The passage of the Detainee Trial Bill by the Senate, 65-34, together with a House vote to authorize warrantless wiretapping 232-191 added to the Senate cloture vote on the Secure Fence Act (71-28) has some commentators, like Jack Balkin, accusing the Democratic Party of spinelessness. How else to explain the rout? How else to account for the stunning margins?
If the Democrats do not stand up to the President on this bill, if they refuse to filibuster it or even threaten to filibuster it, they do not deserve to win any additional seats in the House or in the Senate. They will have delivered a grievous blow to our system of checks and balances, stained America's reputation around the world, and allowed an obscenity to disfigure the American system of law and justice. Far worse than a misguided zealot is the moral coward who says nothing and allows that zealotry to do real harm.
But I think the real problem is subtly different from that. One commenter at Balkinization came near to identifying the real cause of the Democrat's troubles.
Your complaints highlight the double bind all of our elected officials are in: Either they are denounced as soft and weak by their opponents for not marching lock-step behind the administration's "war" on terror, or they are called soft and weak by everyone else for going along with the majority party.

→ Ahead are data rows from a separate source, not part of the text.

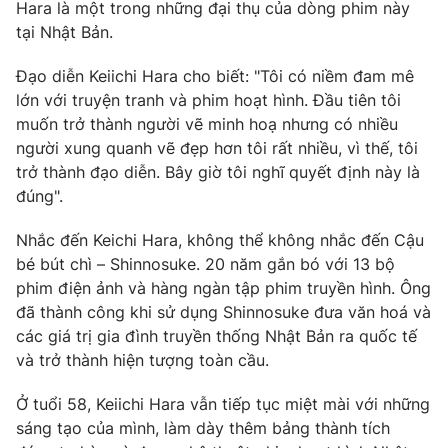
Phim VTV
Hara là một trong những đại thụ của dòng phim này
Giải trí
tại Nhật Bản.
Hậu trường
Điện ảnh
Đạo diễn Keiichi Hara cho biết: "Tôi có niềm đam mê
Đời sống
Nhân vật
lớn với truyện tranh và phim hoạt hình. Đầu tiên tôi
Âm nhạc
Du lịch
muốn trở thành người vẽ minh hoạ nhưng có nhiều
Khán giả
Giáo dục
Sao
người xung quanh vẽ đẹp hơn tôi rất nhiều, vì thế, tôi
Làm đẹp
Giải sao mai
trở thành đạo diễn. Bây giờ tôi nghĩ quyết định này là
Tuyển sinh
Công nghệ
đúng".
Chất lượng cuộc sống
Học trực tuyến
Hitech Công nghệ tương lai
Nhắc đến Keichi Hara, không thể không nhắc đến Cậu
Giao lưu trực tuyến
bé bút chì – Shinnosuke. 20 năm gắn bó với 13 bộ
Sản phẩm
phim điện ảnh và hàng ngàn tập phim truyền hình. Ông
Lịch phát sóng
đã thành công khi sử dụng Shinnosuke đưa văn hoá và
Thị trường
các giá trị gia đình truyền thống Nhật Bản ra quốc tế
Tư vấn
và trở thành hiện tượng toàn cầu.
Chuyên mục khác
Ở tuổi 58, Keiichi Hara vẫn tiếp tục miệt mài với những
Emagazine
Podcast
sáng tạo của mình, làm dày thêm bảng thành tích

The reason the Republican Party can impose the double-bind on its political opponents is because the Democratic Party has never really articulated a plausible counter-strategy against the terrorist threat. The party has positions, to be sure. But they mostly consist of reactions to or modifications of the Bush administration's strategy. Calls to "bring home the boys from Iraq by a date certain" or a pledge to "work more closely with our allies to pursue the real terrorists" were perceived for what they were: attempts to present the negation of policy as policy. For example, on the subject of the detention and interrogation of terrorist suspects Democrats focused on the dangers to liberty and the possible inhumanity the bill presented without providing a plausible alternative path to how terrorists could be effectively questioned or put away. This was a psychological nonstarter. Answering that "waterboarding" was cruel to the question how do you get information to protect the public was to miss the point. You can tell a man about to jump from a plane his parachute is defective, but unless you offer another he'll jump with the defective rather than none at all.
A position largely based on negation has no depth. The Supreme Court's Hamdan decision was a stroke of political luck for the Bush administration and a disguised curse for the Democratic Party because it moved the onus of detainee policy from the White House to the Legislature. It was no longer enough to criticize what the President wanted. The legislators had to specify what they wanted; and that turned out to be a harder problem altogether. One which in the end, the Democratic Party was not prepared to fully answer.
The cost of abdicating the strategy of the War on Terror to one party because its prosecution was unthinkable to the antiwar faction of the other was that it reduced the public choice to that of the brake versus the accelerator. Given that choice the public would inevitably opt to lurch forward, rather than do nothing at all. This was the double-bind which Balkin's commenter said bound the Democrats. And the ropes were tightened by those on its Left who did not appreciate that many Bush critics were in opposition not because they were anti-war so much as desirous of winning the war; that their doubts were driven not by pacifism as by skepticism as to the means employed. What the Netroots achieved by bludgeoning Hillary into silence and tarring Joe Lieberman was to make the Bush war policy the only game in town.
That allowed the President to survive any number of mistakes which would otherwise have proved politically fatal. Because whatever else President Bush was -- and he made certain everyone knew it -- he was manifestly committed to winning the War on Terror. And with of the yawning absence of a Democratic war strategy, the more tightly he clung to his policies in the face of the brickbats thrown at him, the more committed to victory he seemed. It's an axiom in politics that you can't beat something with nothing. And its not enough to trip up the point man on the squad. It is necessary to shoulder your way to the front. And because that didn't happen a nation which deserves an intelligent choice on defense policy meant that they too were gripped by the double-bind.